● **Exercise brief**
Pictures aside, return all of the records exactly as they stand.

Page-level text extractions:
──────────
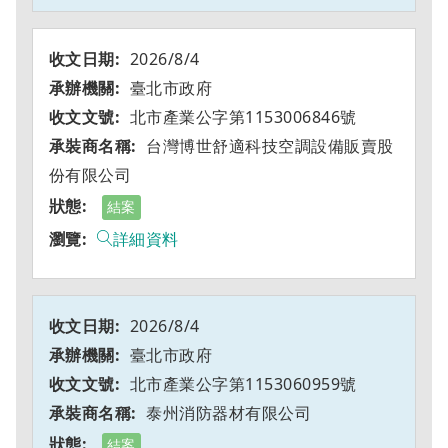
2026/8/4
臺北市政府
北市產業公字第1153006846號
台灣博世舒適科技空調設備販賣股
份有限公司
結案
詳細資料
2026/8/4
臺北市政府
北市產業公字第1153060959號
泰州消防器材有限公司
結案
──────────
● **Exercise solution**
2026/8/4
臺北市政府
北市產業公字第1153006846號
台灣博世舒適科技空調設備販賣股
份有限公司
結案
詳細資料
2026/8/4
臺北市政府
北市產業公字第1153060959號
泰州消防器材有限公司
結案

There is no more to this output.